Lifestyle

Blog o diario 2.0?

Quando avevo la metà dei anni attuali, Internet sembrava essere una novità incredibile. E così anche i blog di Splinder, piattaforma nata e poi deceduta nel giro di un decennio (d’altronde le cose non durano molto nel nostro secolo). Avevo scoperto che scrivere con la tastiera era sicuramente più veloce che usare carta e penna. Ed anche più divertente, perché potevo raccontare tutto di me senza che nessuno sapesse chi fossi veramente. Pubblicavo ogni giorno. Ed avevo anche una discreta platea di lettori. Ero una blogger a tutti gli effetti, nonostante non scrivessi nulla di particolarmente sensato. Però, tornata da scuola, mi piaceva sedermi alla mia scrivania, aspettare che il router emettesse quella strana sequenza di suoni che assicurava la connessione alla rete e poi digitare parole a caso per creare il post del giorno.

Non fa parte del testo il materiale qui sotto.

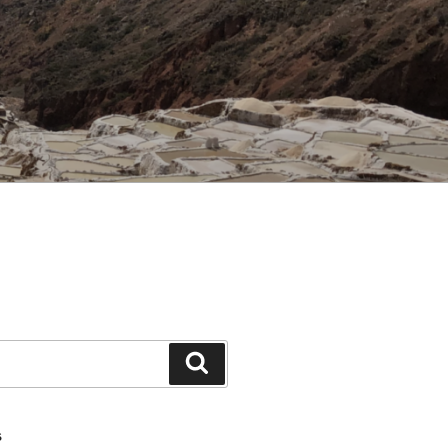
Search
S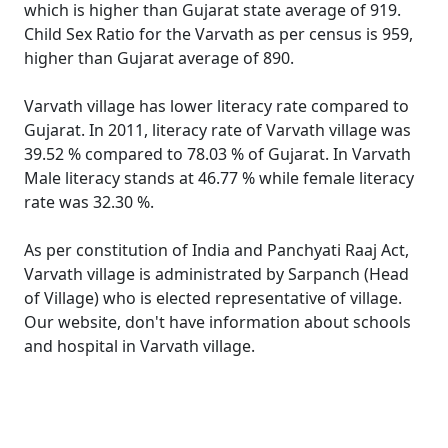
which is higher than Gujarat state average of 919.
Child Sex Ratio for the Varvath as per census is 959,
higher than Gujarat average of 890.
Varvath village has lower literacy rate compared to
Gujarat. In 2011, literacy rate of Varvath village was
39.52 % compared to 78.03 % of Gujarat. In Varvath
Male literacy stands at 46.77 % while female literacy
rate was 32.30 %.
As per constitution of India and Panchyati Raaj Act,
Varvath village is administrated by Sarpanch (Head
of Village) who is elected representative of village.
Our website, don't have information about schools
and hospital in Varvath village.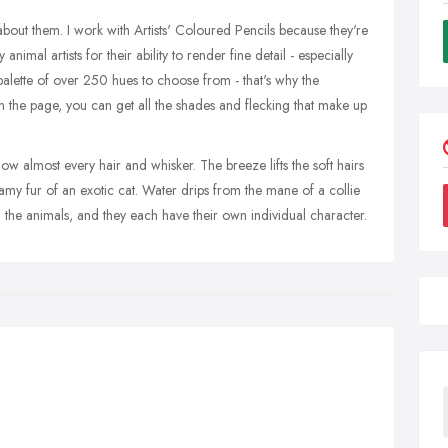
out them. I work with Artists' Coloured Pencils because they're
imal artists for their ability to render fine detail - especially
palette of over 250 hues to choose from - that's why the
on the page, you can get all the shades and flecking that make up
w almost every hair and whisker. The breeze lifts the soft hairs
amy fur of an exotic cat. Water drips from the mane of a collie
 the animals, and they each have their own individual character.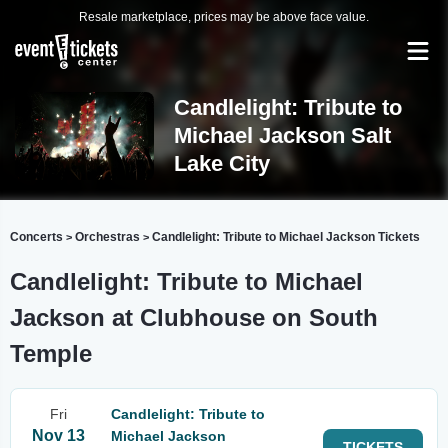
Resale marketplace, prices may be above face value.
Candlelight: Tribute to
Michael Jackson Salt
Lake City
Concerts
Orchestras
Candlelight: Tribute to Michael Jackson Tickets
>
>
Candlelight: Tribute to Michael
Jackson at Clubhouse on South
Temple
Fri
Candlelight: Tribute to
Nov 13
Michael Jackson
TICKETS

Poi nel 2012 Splinder ha chiuso, sconfitto dall’avanzata di WordPress, che – ironia della sorte – ora ospita il blog che cerco disperatamente di rimettere in piedi ogni anno. La piattaforma si è portata con sé nell’oblio anche tutti i miei primi contenuti per il web. E così, persa una “casa”, ho cominciato a cercarne un’altra. Poi un’altra ancora. E via dicendo. Passando anni interi ad essere ospitata su blog e portali che pubblicassero i miei articoli, assicurandomi lettori settimana dopo settimana. Ho scritto per tutti. Tranne che per me. E questo perché ho lasciato che il web cambiasse la mia idea di blog.

Typewriter and cofee

Quindici anni fa, erano pochissime (o quasi inesistenti) le persone che potevano dirsi di guadagnare scrivendo contenuti per la rete. La blogger non era un lavoro. Tanto meno un modello da imitare. Né niente di tutto quello che è ora, semplicemente perché non esisteva. Il web non influenzava nessuno ed, anzi, era un luogo in cui ci si poteva sentire liberi di scrivere tutto quello che si voleva. Senza limitazione alcuna. Perché l’immagine non contava, contavano le parole.
E allora si apriva un blog per risparmiare sull’inchiostro e raccontare a perfetti sconosciuti – ammesso che ci fossero dei lettori – quello che succedeva nella vita di tutti i giorni o quali erano le proprie passioni. Il blog, per capirci, era il nostro diario 2.0. Uno spazio intimo , di cui prendersi cura senza badare alle visite giornaliere o alle collaborazioni da stringere. Un semplice diario. Digitale però. Non di quelli che, da bambine, chiudevamo con un lucchetto fittizio e nascondevamo sotto il letto.

Il blog era il posto in cui potevamo essere noi stesse. Senza il bisogno di costruire una bella immagine che piaccia anche agli altri. Senza vergognarci delle nostre debolezze. Perché in fondo tutte amiamo guardare film romantici con indosso il pigiama di pile in inverno. O indossare il nostro vestito preferito per un appuntamento importante. Tutte ci deprimiamo quando ci accorgiamo che abbiamo messo sù qualche chilo di troppo. O quando la mattina ci guardiamo allo specchio e i segni della stanchezza sono lì a palesarsi. Solo che ora non lo raccontiamo più.

Per cui, mi chiedo, ora che ho di nuovo uno spazio tutto mio cosa devo scrivere: un blog o un diario 2.0?